Methods and results: This study analysed 135 ST-elevation myocardial infarction (STEMI) patients randomized to prehospital fibrinolysis or prehospital initiated facilitated percutaneous coronary intervention (PCI). Reperfusion-times, 90 min STR, and TIMI-flow grades were assessed. IS at 6-month follow-up was determined as percentage of left ventricular mass (% LV). Transmurality was defined if segments exceeded > 50% DE. The median time-to-treatment was 93 min [interquartile range (IQR) 66.5; 158.8] for prehospital fibrinolysis and 85 min (IQR 60.0; 143.5) for facilitated PCI patients (P = 0.35).
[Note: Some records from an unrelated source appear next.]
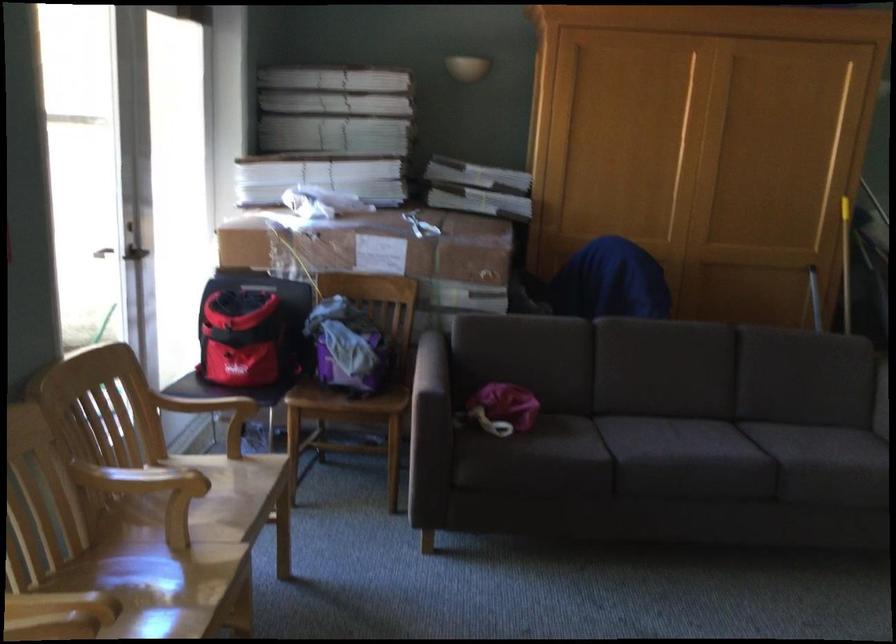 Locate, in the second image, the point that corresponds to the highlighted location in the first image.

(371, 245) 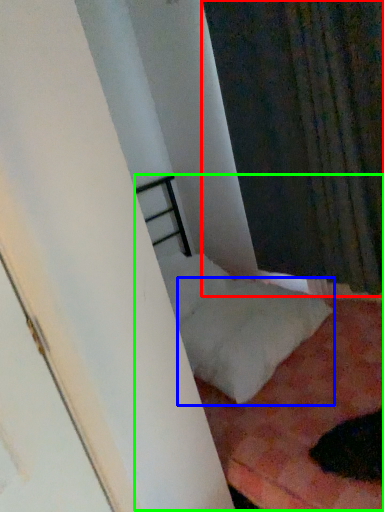 Question: Estimate the real-world distances between objects in this image. Which object is closer to curtain (highlighted by a red box), pillow (highlighted by a blue box) or bed (highlighted by a green box)?

Choices:
 (A) pillow
 (B) bed

Answer: (A) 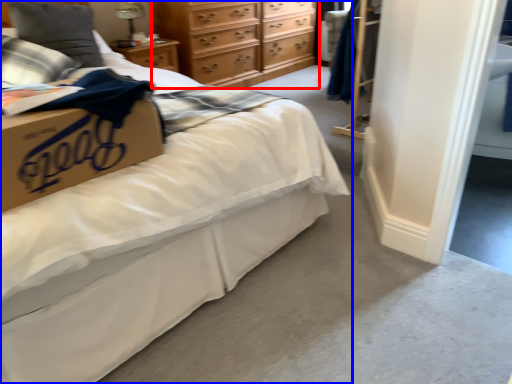 Question: Which of the following is the farthest to the observer, chest of drawers (highlighted by a red box) or bed (highlighted by a blue box)?

Choices:
 (A) chest of drawers
 (B) bed

Answer: (A) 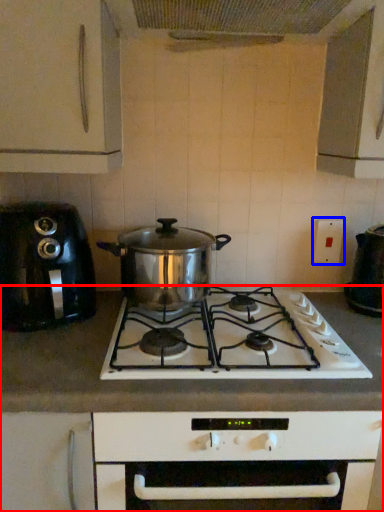 Question: Which point is closer to the camera, countertop (highlighted by a red box) or electric outlet (highlighted by a blue box)?

Choices:
 (A) countertop
 (B) electric outlet

Answer: (A) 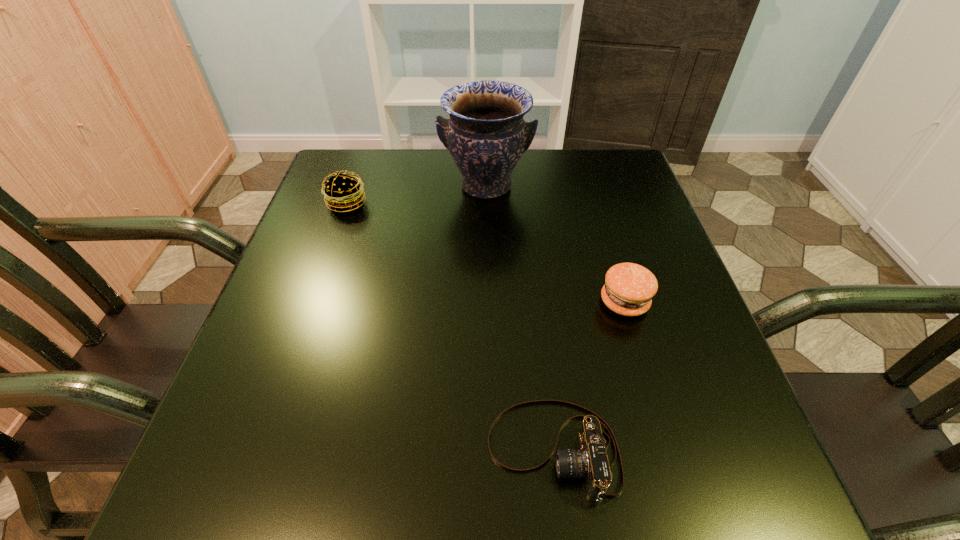 I want to click on pottery, so (486, 135).

The height and width of the screenshot is (540, 960). I want to click on the farther patty, so click(343, 192).

Where is `the leftmost object`? This screenshot has width=960, height=540. the leftmost object is located at coordinates (343, 192).

The height and width of the screenshot is (540, 960). I want to click on the rightmost object, so click(x=629, y=288).

The height and width of the screenshot is (540, 960). What are the coordinates of `the nearer patty` in the screenshot? It's located at tap(629, 288).

I want to click on the shortest object, so click(x=590, y=461).

At what (x,y) coordinates should I click in order to perform the action: click on camera. Please return your answer as a coordinate pair (x, y). Image resolution: width=960 pixels, height=540 pixels. Looking at the image, I should click on (590, 461).

Find the location of `vacant space positioned 0.300m on the front handle of the pottery`. vacant space positioned 0.300m on the front handle of the pottery is located at coordinates (488, 308).

At what (x,y) coordinates should I click in order to perform the action: click on free space located on the right of the left patty. Please return your answer as a coordinate pair (x, y). Looking at the image, I should click on (486, 203).

The width and height of the screenshot is (960, 540). I want to click on blank space located 0.320m on the back of the nearer patty, so click(x=591, y=191). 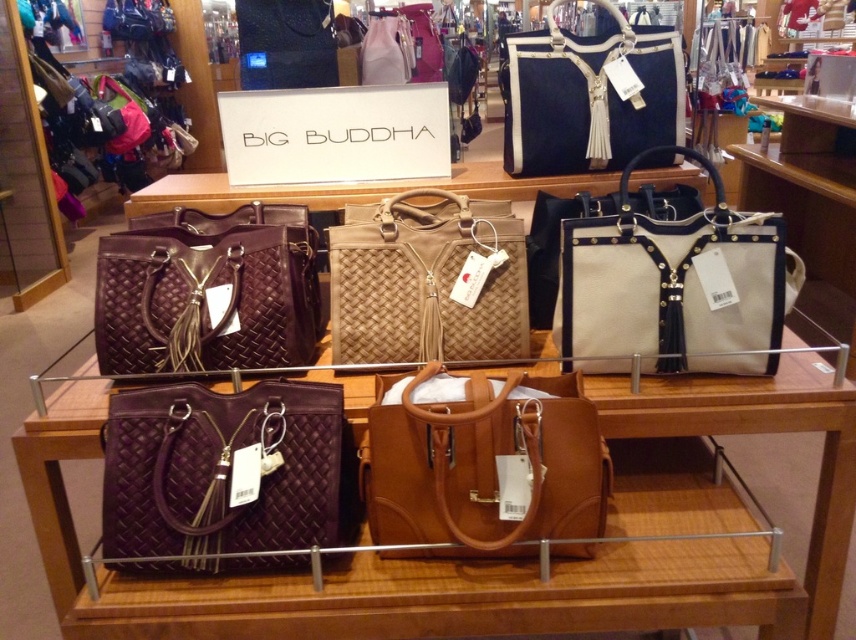 Question: Can you confirm if tan leather tote at center is thinner than matte brown woven tote at upper left?

Choices:
 (A) yes
 (B) no

Answer: (A)

Question: Considering the relative positions of tan woven tote at center and black woven tote at upper center in the image provided, where is tan woven tote at center located with respect to black woven tote at upper center?

Choices:
 (A) left
 (B) right

Answer: (A)

Question: Which point is farther from the camera taking this photo?

Choices:
 (A) (129, 289)
 (B) (602, 145)

Answer: (B)

Question: Which of the following is the closest to the observer?

Choices:
 (A) (411, 413)
 (B) (372, 26)

Answer: (A)

Question: From the image, what is the correct spatial relationship of black woven tote at upper center in relation to matte beige tote at center?

Choices:
 (A) right
 (B) left

Answer: (A)

Question: Which point is closer to the camera?

Choices:
 (A) 205,392
 (B) 221,349
 (C) 601,477
 (D) 742,352

Answer: (C) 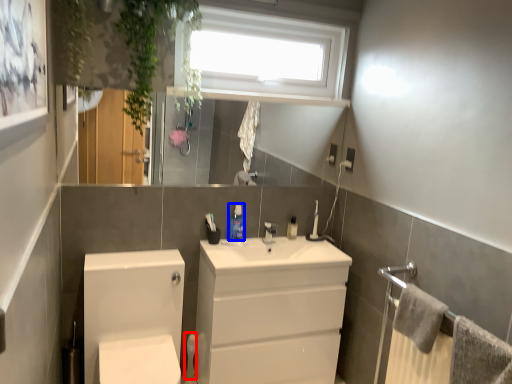 Question: Which point is closer to the camera, toilet paper (highlighted by a red box) or toiletry (highlighted by a blue box)?

Choices:
 (A) toilet paper
 (B) toiletry

Answer: (B) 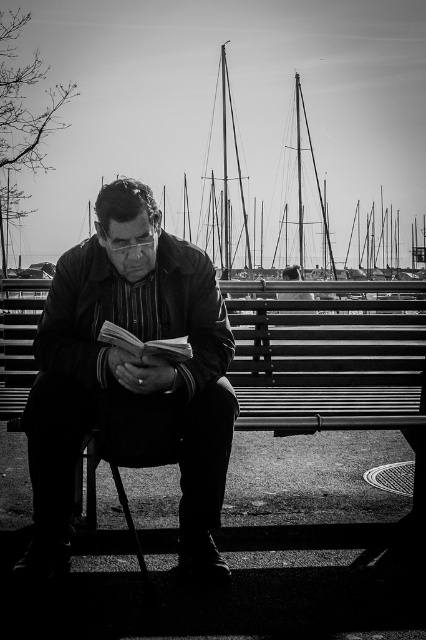 You are a photographer taking a picture of the scene described. You want to ensure that both the matte black jacket at center and the thick paper book at center are clearly visible in your photo. Given their relative sizes, which object should you focus on to ensure both are in focus without adjusting the camera settings?

The matte black jacket at center is taller than the thick paper book at center. Since the jacket is taller, focusing on it would ensure both objects are in focus as the book is smaller and within the same plane.

You are standing at point (100, 339) and want to walk towards point (120, 225). Based on the scene description, will you be moving forward or backward relative to your current position?

Since point (120, 225) is behind point (100, 339), moving towards it would mean you are moving backward relative to your current position.

You are a tailor measuring items for a display. You have a shelf that can only accommodate items up to the width of the thick paper book at center. Can the matte black jacket at center fit on this shelf?

The matte black jacket at center is wider than the thick paper book at center, so it cannot fit on the shelf designed for items up to the book width. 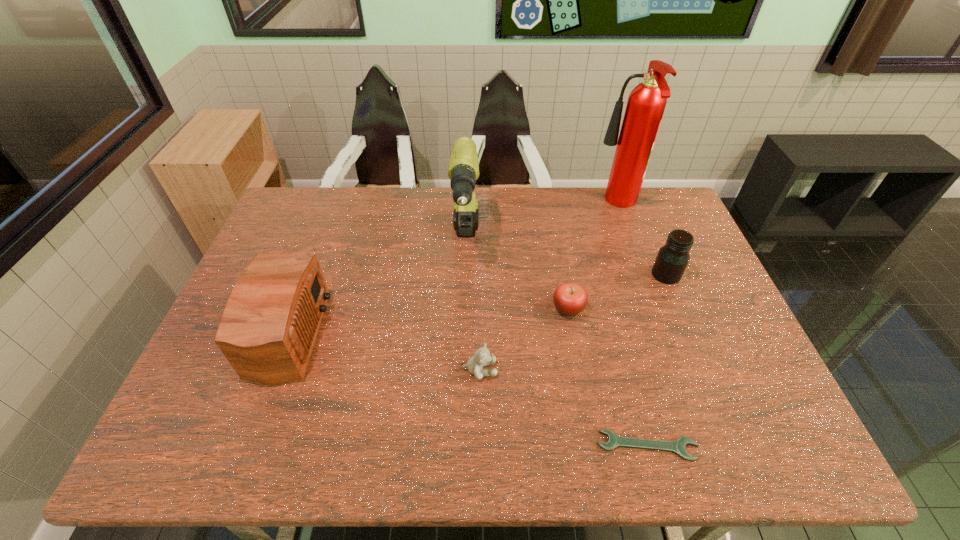 Locate an element on the screen. The width and height of the screenshot is (960, 540). object that is at the near edge is located at coordinates (678, 446).

Where is `object at the left edge`? The width and height of the screenshot is (960, 540). object at the left edge is located at coordinates (269, 325).

Identify the location of fire extinguisher located in the right edge section of the desktop. The image size is (960, 540). (646, 103).

Locate an element on the screen. jar situated at the right edge is located at coordinates (672, 259).

This screenshot has height=540, width=960. I want to click on object situated at the far right corner, so click(x=646, y=103).

Where is `vacant space at the far edge`? The height and width of the screenshot is (540, 960). vacant space at the far edge is located at coordinates (396, 200).

In the image, there is a desktop. Identify the location of blank space at the near edge. The height and width of the screenshot is (540, 960). tap(699, 460).

You are a GUI agent. You are given a task and a screenshot of the screen. Output one action in this format:
    pyautogui.click(x=<x>, y=<y>)
    Task: Click on the free region at the left edge of the desktop
    This screenshot has width=960, height=540.
    Given the screenshot: What is the action you would take?
    pyautogui.click(x=228, y=386)

You are a GUI agent. You are given a task and a screenshot of the screen. Output one action in this format:
    pyautogui.click(x=<x>, y=<y>)
    Task: Click on the free region at the right edge
    This screenshot has width=960, height=540.
    Given the screenshot: What is the action you would take?
    pyautogui.click(x=729, y=340)

I want to click on vacant region at the far right corner of the desktop, so click(x=676, y=218). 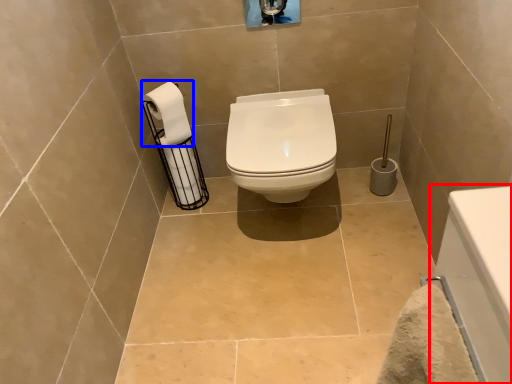 Question: Which point is further to the camera, bath (highlighted by a red box) or toilet paper (highlighted by a blue box)?

Choices:
 (A) bath
 (B) toilet paper

Answer: (B)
In facilitated PCI, the pre-interventional TIMI-flow correlated with IS [TIMI 0–1 10.8% LV (IQR 7.6; 17.3) vs. TIMI 2–3 3.9% LV (IQR 0.9; 9.6); P = 0.002] and segments with transmurality 1.5 (IQR 0.0; 3.0) vs. 0 (IQR 0.0; 1.5; P = 0.02). In a multivariable model, incomplete STR < 70% was the strongest predictor of high IS [odds ratio (OR) 6.96, P < 0.001] and transmurality (OR 5.71, P < 0.001) followed by time-to-treatment delay (OR/30 min, 1.24; P = 0.01 for high IS and 1.23, P = 0.01 for transmurality).
Conclusion: Time-to-treatment, STR, and TIMI-flow correlate with IS and transmurality underlining the assumed pathophysiological link between early flow restoration and perfusion in the infarct-related artery.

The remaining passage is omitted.